[WHAT YOU ARE ASKED TO DO] Below are entries. Copy exactly the lines running from the line that holds "e ya kilomita" to the line that holds "Ushirikiano wa Kimataifa", with both ends included.

[RECORDS SHOWN]
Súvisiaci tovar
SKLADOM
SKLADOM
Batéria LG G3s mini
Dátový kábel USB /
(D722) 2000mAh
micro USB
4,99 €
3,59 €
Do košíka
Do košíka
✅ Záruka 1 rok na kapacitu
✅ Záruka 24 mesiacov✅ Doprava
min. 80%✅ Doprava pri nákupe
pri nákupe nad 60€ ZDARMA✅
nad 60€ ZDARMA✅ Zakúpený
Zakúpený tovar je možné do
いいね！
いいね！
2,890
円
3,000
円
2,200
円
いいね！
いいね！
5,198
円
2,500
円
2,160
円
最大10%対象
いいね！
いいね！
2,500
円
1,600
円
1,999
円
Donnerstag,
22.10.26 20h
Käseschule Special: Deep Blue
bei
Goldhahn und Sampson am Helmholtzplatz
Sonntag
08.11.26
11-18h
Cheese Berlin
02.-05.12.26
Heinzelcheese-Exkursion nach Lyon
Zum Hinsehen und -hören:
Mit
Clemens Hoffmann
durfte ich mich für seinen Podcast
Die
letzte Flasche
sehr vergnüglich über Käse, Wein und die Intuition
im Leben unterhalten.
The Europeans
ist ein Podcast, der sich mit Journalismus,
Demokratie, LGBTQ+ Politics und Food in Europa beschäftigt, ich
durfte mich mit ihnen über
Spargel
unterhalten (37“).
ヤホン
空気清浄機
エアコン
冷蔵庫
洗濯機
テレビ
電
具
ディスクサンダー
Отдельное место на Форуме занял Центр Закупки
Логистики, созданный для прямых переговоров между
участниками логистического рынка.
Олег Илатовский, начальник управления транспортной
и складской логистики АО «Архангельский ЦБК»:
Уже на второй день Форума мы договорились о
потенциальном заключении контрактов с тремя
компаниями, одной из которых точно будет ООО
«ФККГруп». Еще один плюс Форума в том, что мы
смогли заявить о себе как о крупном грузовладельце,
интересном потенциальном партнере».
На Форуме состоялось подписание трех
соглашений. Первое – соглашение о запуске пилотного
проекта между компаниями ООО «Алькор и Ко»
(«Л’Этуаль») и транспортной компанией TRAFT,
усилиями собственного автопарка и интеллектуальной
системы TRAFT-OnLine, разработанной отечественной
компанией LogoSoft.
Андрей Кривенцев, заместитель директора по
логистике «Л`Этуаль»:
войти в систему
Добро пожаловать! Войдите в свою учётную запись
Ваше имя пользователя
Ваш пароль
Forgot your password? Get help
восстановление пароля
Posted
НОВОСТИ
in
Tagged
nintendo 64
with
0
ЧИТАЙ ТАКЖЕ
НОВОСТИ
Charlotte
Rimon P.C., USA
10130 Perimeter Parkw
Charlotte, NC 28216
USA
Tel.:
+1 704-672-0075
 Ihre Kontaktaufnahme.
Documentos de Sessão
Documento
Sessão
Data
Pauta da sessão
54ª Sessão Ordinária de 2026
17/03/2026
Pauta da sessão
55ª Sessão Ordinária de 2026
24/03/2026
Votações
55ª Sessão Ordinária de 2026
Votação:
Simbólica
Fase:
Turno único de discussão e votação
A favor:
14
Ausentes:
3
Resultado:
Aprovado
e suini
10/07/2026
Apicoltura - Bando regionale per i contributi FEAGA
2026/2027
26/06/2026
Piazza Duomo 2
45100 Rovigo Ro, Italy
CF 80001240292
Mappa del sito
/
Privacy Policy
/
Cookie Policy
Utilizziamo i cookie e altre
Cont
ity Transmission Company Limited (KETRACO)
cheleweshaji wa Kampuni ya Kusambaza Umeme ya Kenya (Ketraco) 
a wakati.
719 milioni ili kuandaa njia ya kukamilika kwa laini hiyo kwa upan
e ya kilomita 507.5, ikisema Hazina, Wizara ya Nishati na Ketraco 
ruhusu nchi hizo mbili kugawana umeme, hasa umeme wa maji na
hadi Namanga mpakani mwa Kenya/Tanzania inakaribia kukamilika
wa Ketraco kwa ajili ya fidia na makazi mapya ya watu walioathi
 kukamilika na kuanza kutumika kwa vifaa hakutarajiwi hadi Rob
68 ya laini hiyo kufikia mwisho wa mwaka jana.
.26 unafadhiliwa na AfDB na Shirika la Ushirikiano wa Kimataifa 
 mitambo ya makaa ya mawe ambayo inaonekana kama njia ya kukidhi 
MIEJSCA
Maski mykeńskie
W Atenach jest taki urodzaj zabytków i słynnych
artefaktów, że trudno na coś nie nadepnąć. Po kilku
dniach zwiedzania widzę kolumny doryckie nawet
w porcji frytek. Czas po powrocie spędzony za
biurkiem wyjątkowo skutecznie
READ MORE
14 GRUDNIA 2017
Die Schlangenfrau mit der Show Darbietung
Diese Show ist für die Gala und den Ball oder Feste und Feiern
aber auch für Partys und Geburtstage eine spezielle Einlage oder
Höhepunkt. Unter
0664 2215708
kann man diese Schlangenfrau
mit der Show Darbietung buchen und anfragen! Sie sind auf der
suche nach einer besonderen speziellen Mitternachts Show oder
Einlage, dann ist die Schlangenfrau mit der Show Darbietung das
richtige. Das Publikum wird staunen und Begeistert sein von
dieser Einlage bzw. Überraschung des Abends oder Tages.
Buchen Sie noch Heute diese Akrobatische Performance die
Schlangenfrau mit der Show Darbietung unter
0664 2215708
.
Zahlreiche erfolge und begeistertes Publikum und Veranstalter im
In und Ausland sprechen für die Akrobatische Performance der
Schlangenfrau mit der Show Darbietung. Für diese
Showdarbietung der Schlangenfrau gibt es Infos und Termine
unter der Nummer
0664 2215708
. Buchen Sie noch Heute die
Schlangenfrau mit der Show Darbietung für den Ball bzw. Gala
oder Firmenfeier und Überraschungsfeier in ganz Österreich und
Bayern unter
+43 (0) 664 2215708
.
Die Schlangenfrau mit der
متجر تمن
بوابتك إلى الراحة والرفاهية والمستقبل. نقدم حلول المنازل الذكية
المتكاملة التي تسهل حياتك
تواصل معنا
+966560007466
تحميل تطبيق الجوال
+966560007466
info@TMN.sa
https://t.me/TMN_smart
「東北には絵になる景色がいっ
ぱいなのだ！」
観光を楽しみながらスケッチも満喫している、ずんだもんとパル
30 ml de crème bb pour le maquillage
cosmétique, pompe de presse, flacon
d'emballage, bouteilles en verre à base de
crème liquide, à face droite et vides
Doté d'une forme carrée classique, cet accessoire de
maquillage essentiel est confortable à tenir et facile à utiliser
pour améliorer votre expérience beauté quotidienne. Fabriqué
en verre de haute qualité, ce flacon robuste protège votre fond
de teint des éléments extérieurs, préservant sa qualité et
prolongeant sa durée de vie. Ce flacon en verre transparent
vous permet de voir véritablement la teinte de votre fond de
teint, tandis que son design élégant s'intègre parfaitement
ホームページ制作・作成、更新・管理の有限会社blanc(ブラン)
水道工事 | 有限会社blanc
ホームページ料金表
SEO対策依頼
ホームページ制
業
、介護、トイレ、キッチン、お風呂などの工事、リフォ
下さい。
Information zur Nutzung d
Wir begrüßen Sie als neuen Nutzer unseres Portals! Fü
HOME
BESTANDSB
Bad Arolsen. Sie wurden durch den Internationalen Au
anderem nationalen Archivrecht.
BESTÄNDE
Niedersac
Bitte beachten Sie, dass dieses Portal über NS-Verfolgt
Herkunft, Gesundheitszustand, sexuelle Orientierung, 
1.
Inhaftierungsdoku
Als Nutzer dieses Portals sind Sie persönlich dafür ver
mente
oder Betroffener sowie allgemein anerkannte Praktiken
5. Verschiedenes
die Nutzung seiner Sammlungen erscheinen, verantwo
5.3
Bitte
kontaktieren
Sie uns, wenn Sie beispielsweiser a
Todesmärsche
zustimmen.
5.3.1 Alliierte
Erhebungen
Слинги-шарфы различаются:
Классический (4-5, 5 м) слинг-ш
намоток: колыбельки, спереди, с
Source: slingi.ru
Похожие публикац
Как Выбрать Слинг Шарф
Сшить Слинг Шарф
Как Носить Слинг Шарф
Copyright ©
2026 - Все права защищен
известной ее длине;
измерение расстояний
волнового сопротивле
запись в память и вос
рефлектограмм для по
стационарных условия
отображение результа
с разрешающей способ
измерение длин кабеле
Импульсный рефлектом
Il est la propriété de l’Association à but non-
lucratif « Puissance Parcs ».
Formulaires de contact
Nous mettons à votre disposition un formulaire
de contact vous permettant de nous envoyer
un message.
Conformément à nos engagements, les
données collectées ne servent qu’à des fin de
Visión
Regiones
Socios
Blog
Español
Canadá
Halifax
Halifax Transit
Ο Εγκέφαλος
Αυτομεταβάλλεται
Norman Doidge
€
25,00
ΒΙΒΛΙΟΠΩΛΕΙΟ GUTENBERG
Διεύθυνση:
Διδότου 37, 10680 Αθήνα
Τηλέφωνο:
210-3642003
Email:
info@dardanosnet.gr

[RESULT]
e ya kilomita 507.5, ikisema Hazina, Wizara ya Nishati na Ketraco 
ruhusu nchi hizo mbili kugawana umeme, hasa umeme wa maji na
hadi Namanga mpakani mwa Kenya/Tanzania inakaribia kukamilika
wa Ketraco kwa ajili ya fidia na makazi mapya ya watu walioathi
 kukamilika na kuanza kutumika kwa vifaa hakutarajiwi hadi Rob
68 ya laini hiyo kufikia mwisho wa mwaka jana.
.26 unafadhiliwa na AfDB na Shirika la Ushirikiano wa Kimataifa 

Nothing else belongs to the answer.